Cindy passed around a recent study conducted by the International Center for Media & the Public Agenda (ICMPA). They asked 200 students at the University of Maryland to go without any technology for 24 hours. No cell phones, computers, television, iPod, and even radio or newspapers. The study reports some very interesting comments from students, many focusing on the feeling of isolation, both from friends and also from sources of information related to news or current events.
The question we are exploring deals with students as employees. On one hand, some worry that this attachment to technology might hinder attention spans, multi-tasking and productivity. On the other hand, the companies that successfully integrate both the technologies and the habits of those that use them into organizational workflows will be at a huge advantage and discover new efficiencies. What do you think about the level of reliance on technology we see in today’s student, and how will that transfer to a new employee?

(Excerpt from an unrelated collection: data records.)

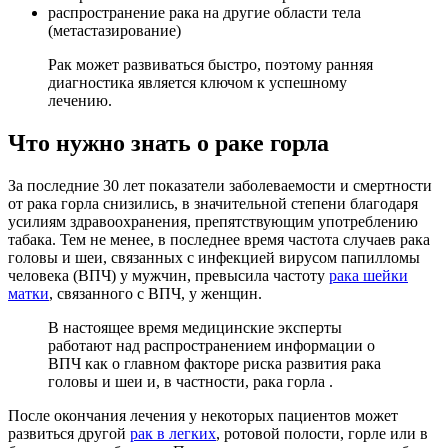
распространение рака на другие области тела
(метастазирование)
Рак может развиваться быстро, поэтому ранняя
диагностика является ключом к успешному
лечению.
Что нужно знать о раке горла
За последние 30 лет показатели заболеваемости и смертности
от рака горла снизились, в значительной степени благодаря
усилиям здравоохранения, препятствующим употреблению
табака. Тем не менее, в последнее время частота случаев рака
головы и шеи, связанных с инфекцией вирусом папилломы
человека (ВПЧ) у мужчин, превысила частоту
рака шейки
матки
, связанного с ВПЧ, у женщин.
В настоящее время медицинские эксперты
работают над распространением информации о
ВПЧ как о главном факторе риска развития рака
головы и шеи и, в частности, рака горла .
После окончания лечения у некоторых пациентов может
развиться другой
рак в легких
, ротовой полости, горле или в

teachvsgrants.doc Someone sent me this Chronicle article from March 3, 2009 arguing that teaching is more important to the bottom line than is research, even at doctoral institutions, because research dollars can’t compare to tuition dollars in terms of covering overall costs of operation. This gives all of us who work to enhance student learning–whether we work directly with students or with faculty who are teaching them–a new way of looking at our contribution to the fiscal health of the institution.
I recently stumbled onto a great dialog around a New York Times article titled ‘We have the met the enemy and he is PowerPoint‘. The articles goes into detail about various uses of PPT, particularly in the military, and how it is often abused. This sparked Ron Burns, CEO or virtual world platform provider Proton Media, to post some thoughts on leveraging 3-D spaces vs. 2-D PPTs in many situations. Ron’s post then prompted some other industry folks from the likes if Microsoft and Cisco to weigh in on the discussion of PPT vs. 3-D alternatives.
You can read all the blog posts in the discussion over on Proton Media’s blog.
Personally, I do see and agree with a lot of their points. But the roadblocks for the shift are rather large:
- Time to develop a similar message in a 3D space is longer, especially for those without experience.
- The comfort factor of PPT. People create PPT presentations frequently and (arguably) know the tool.
- Custom software required for both presenters and audience members, including account creation processes, if using 3D software.
We’re still going to see continued growth in the 3D space in business and education, but we have some early hurdles that need addressed for most of our audiences to get past the early adopter phase.